Калейдоскоп, или Наперегонки с самим собой - стр. 61
Поначалу ротное начальство на это песенное самодеятельное творчество реагировало нейтрально, потому что все курсанты находились на положенном им месте, никто никуда не расходился по территории, нетрезвых среди них тоже вроде бы не наблюдалось, но скоро наиболее прозорливые майоры и полковники почувствовали скрытую угрозу в этих вечерних массовых песенных посиделках. Особо подозрительные принялись даже разбирать содержание песен. Мало того что возникала некоторая потенциальная опасность исполнения на полковом смотре не стандартной «Девчонки», а какого-нибудь непроверенного творения Гриши и Яшки, так от эдакого незапланированного вольнодумства можно было схлопотать по шапке от самого высокого дивизионного начальства, если слух о песнях дойдёт до генеральских ушей. Да и курсанты теперь начали хитро поглядывать на кое-кого из низовых армейских самодуров и посмеиваться над ними вместо того, чтобы привычно огрызаться, трепетать и бояться. Причиной косых взглядов наверняка стали эти ехидные песни, сочиняемые по вечерам в палатке…
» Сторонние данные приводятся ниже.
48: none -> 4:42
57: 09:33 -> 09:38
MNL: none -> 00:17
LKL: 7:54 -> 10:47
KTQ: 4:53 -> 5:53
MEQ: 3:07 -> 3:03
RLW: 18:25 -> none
Не такими уж откровенными дураками были полковые начальники, чтобы тайком не подслушать, что распевают смутьяны-курсанты. Запретить эти палаточные пения было невозможно, чтобы окончательно не подорвать и без того невысокий авторитет, с трудом поддерживаемый погонами и армейской дисциплиной. Значит, оставалось лишь терпеть, стиснув зубы, и готовиться к неминуемым будущим неприятностям. Дотянуть бы поскорее до конца лагерей, развести по домам эту махновскую студенческую вольницу, а там посмотрим, чья возьмёт, – впереди экзамены на получение лейтенантского звания, а на них уже можно свести счёты, и комар носа не подточит.
Впрочем, об экзамене на лейтенантские погоны мы тоже ещё успеем поговорить…
Три месяца лагерных сборов пролетели быстро, как, впрочем, и всё, что случается в эту счастливую пору студенческой молодости. Уже позднее, когда начинается новая жизнь, совсем не такая радужная и весёлая, как была прежде, очень хочется что-то вернуть, снова погрузиться в беззаботное и счастливое времяпрепровождение, даже не пугают эти три не особо лёгких армейских месяца, но разве такое кому-то удавалось?
Однако не будем забегать вперёд, а расскажем финальную историю, приключившуюся с «антиармейскими» песнями.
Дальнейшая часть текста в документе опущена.